487 - Developing Automated Predictive Tool for Risk of Clinical Deterioration in Admitted Pediatric Patients Using Machine Learning
Monday, April 28, 2025
7:00am – 9:15am HST
Publication Number: 487.4463
Nga Tang, Loma Linda University Children's Hospital, SAN ANTONIO, TX, United States; Harsha Chandnani, Loma Linda University Children's Hospital, Loma Linda, CA, United States
Pediatric Intensivist Loma Linda University Children's Hospital SAN ANTONIO, Texas, United States
Background: Early recognition of pediatric patients’ clinical deterioration is crucial in improving patients’ outcomes. However, validated warning scores require manual input and additional effort in the context of the ever-growing complexity of electronic health records. We aimed to develop an automated predictive tool to detect clinical deterioration events using machine learning. Objective: The primary objective of this study was to develop an automated tool to predict clinical deterioration (defined as rapid response or code event) in pediatric patients admitted to the hospital. We also aimed to identify EMR data points that impact the prediction model most significantly. Design/Methods: This was a retrospective single center cohort study, using data from all pediatric patients between age > 37 weeks of gestation to 18 years of age admitted to the general wards, hematology-oncology unit, and step-down ICU of a tertiary pediatric center between July 2022 to March 2023. Data extracted was high dimensional mixed data, including demographics, vital signs, descriptive inputs of various assessments. Data reshaping was completed with pandas and ordinal encoder. Due to the heterogenous pathophysiology of pediatric patients, we opted for age-based grouping on vital signs. Synthetic Minority Oversampling Technique (SMOTE) used due to infrequent deterioration events in this population. Random Forest Classifier from scikit-learn was selected as the model of choice for supervised machine learning. Samples were divided 80-20% for model training and testing. Results: Study population consisted of 3999 patients as 4952 unique encounters. Of these, 154 encounters had a rapid response or code event. We processed 37 features with mixed measurements, resulting in a sample size of 531,105. Oversampling increased the total sample size to 907,794. Our model’s performance was evaluated against a new sample size of 106,221. Our model showed great performance with AUROC score of 0.86, sensitivity of 0.71, true positive rate of 0.71, and false negative rate of 0.28. Features of age group, heart rate, gender, respiratory rate, SpO2, types of supplemental oxygen device, blood pressure, temperature had the highest impacts on prediction model.

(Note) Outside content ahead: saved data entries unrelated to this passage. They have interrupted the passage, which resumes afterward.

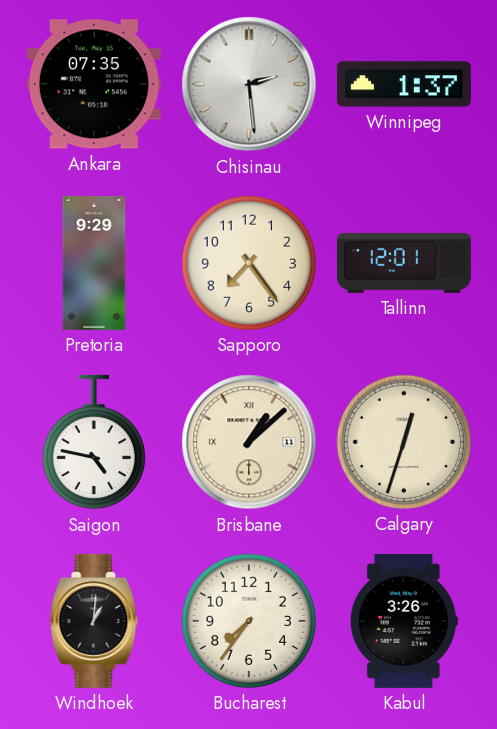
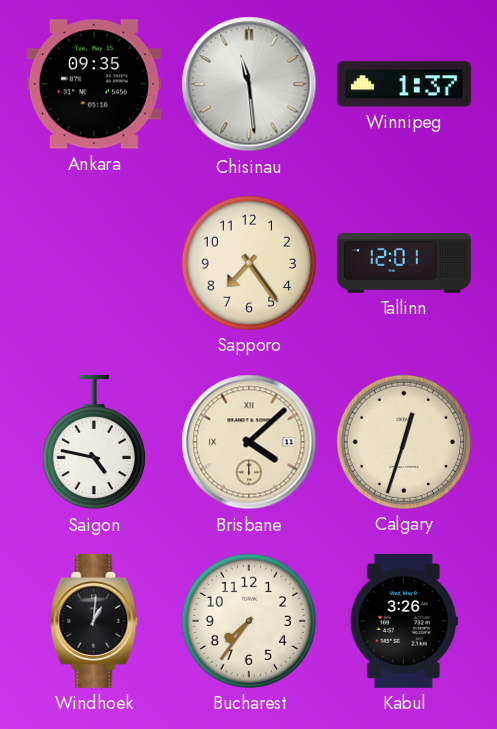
Ankara: 07:35 -> 09:35
Chisinau: 2:29 -> 11:29
Pretoria: 9:29 -> none
Brisbane: 1:08 -> 4:08
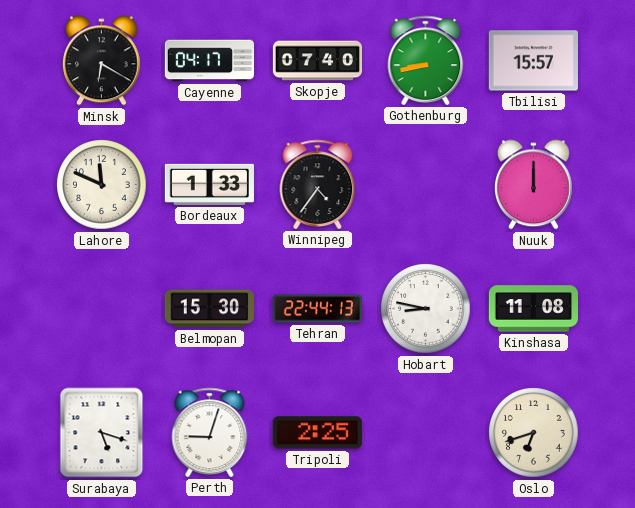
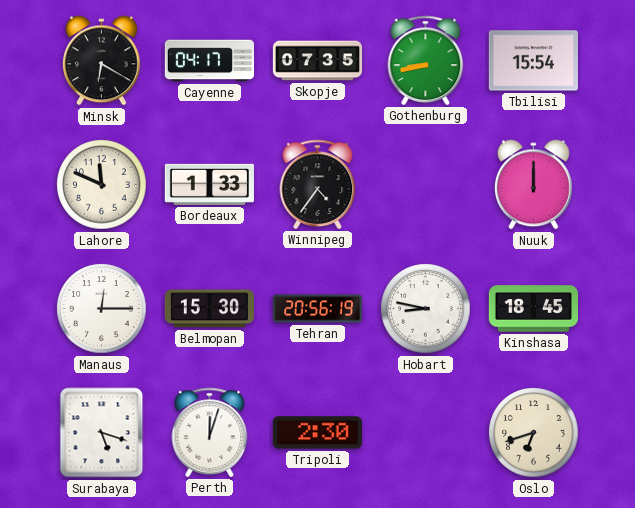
Skopje: 07:40 -> 07:35
Tbilisi: 15:57 -> 15:54
Manaus: none -> 12:15
Tehran: 22:44 -> 20:56
Kinshasa: 11:08 -> 18:45
Perth: 9:03 -> 12:03
Tripoli: 2:25 -> 2:30
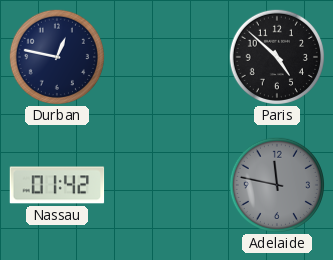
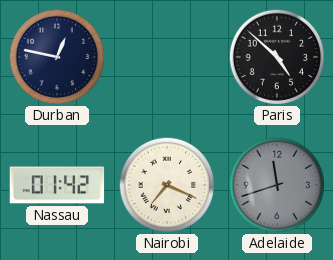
Nairobi: none -> 7:19
Adelaide: 11:47 -> 11:42
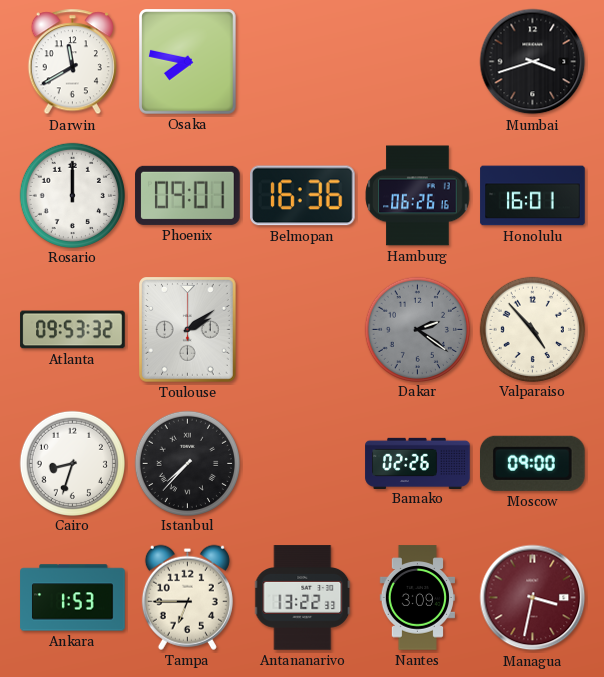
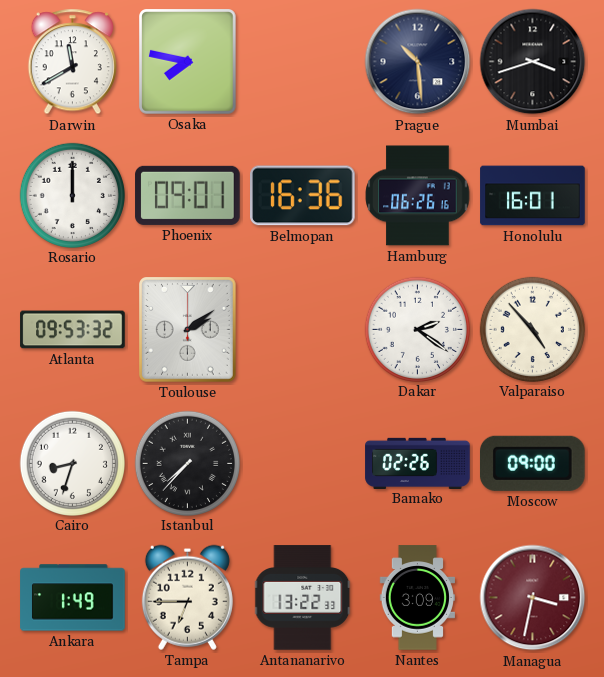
Prague: none -> 10:29
Dakar dial: grey -> white
Ankara: 1:53 -> 1:49
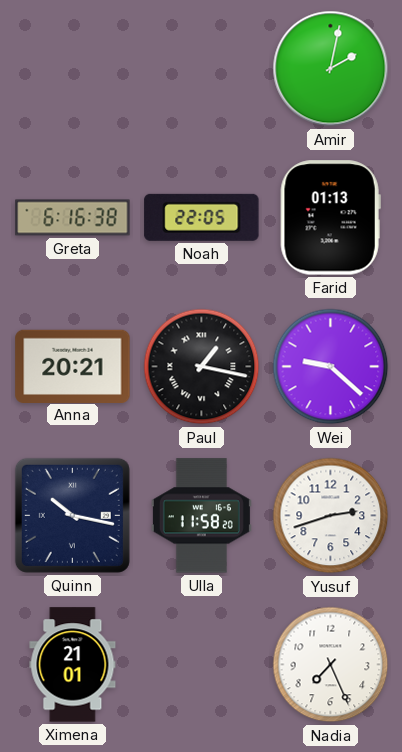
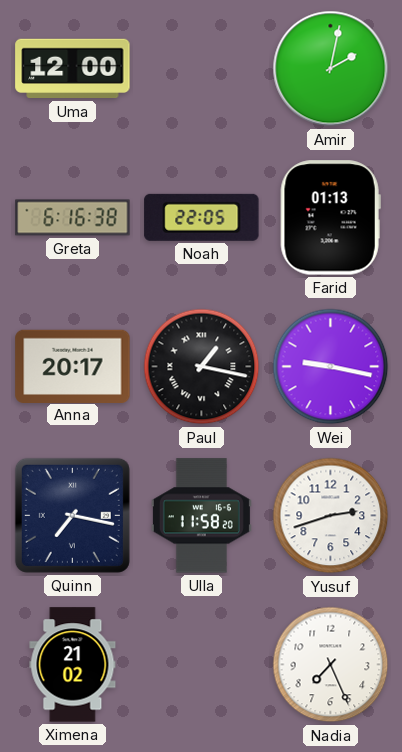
Uma: none -> 12:00
Anna: 20:21 -> 20:17
Wei: 9:22 -> 9:17
Quinn: 10:17 -> 7:17
Ximena: 21:01 -> 21:02
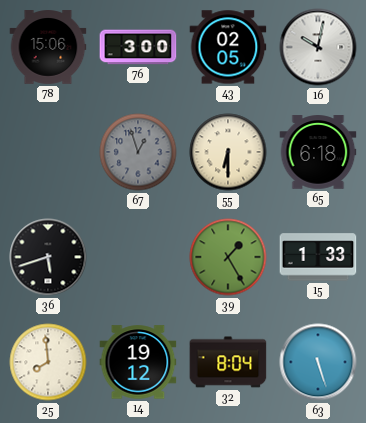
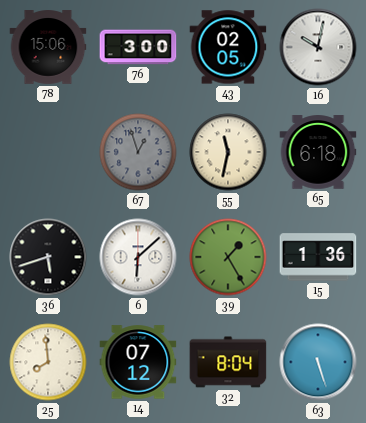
55: 6:30 -> 11:32
6: none -> 6:08
15: 1:33 -> 1:36
14: 19:12 -> 07:12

Conclusion(s): Oversampling with random forest classifier is a practical method to develop an automated predictive tool for clinical deterioration, and it provides insights into important features at the bedside. This has potential to impact our understanding of clinical correlations in the era of precision medicine.
Confusion Matrix with Oversampling Our model's confusion matrix. Sensitivity of 0.71. True positive rate of 0.71. False negative rate of 0.28.
ROC Curve with Oversampling Our model's ROC Curve with oversampling, AUROC of 0.86.
Feature Importance Estimated by Random Forest Classifier This shows which of the input features has the most impact on our model's predictions.